→ **REQUIRED WORK**
Where does the string "under" appear in the records? Copy every line that contains it.

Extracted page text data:
--*--
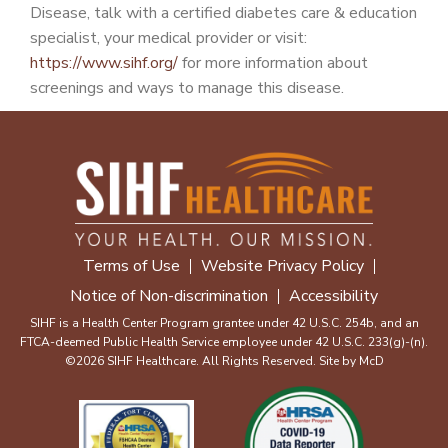
Disease, talk with a certified diabetes care & education
specialist, your medical provider or visit:
https://www.sihf.org/
for more information about
screenings and ways to manage this disease.
Terms of Use
Website Privacy Policy
Notice of Non-discrimination
Accessibility
SIHF is a Health Center Program grantee under 42 U.S.C. 254b, and an
FTCA-deemed Public Health Service employee under 42 U.S.C. 233(g)-(n).
©2026 SIHF Healthcare. All Rights Reserved. Site by
McD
--*--
→ **TASK SOLUTION**
SIHF is a Health Center Program grantee under 42 U.S.C. 254b, and an
FTCA-deemed Public Health Service employee under 42 U.S.C. 233(g)-(n).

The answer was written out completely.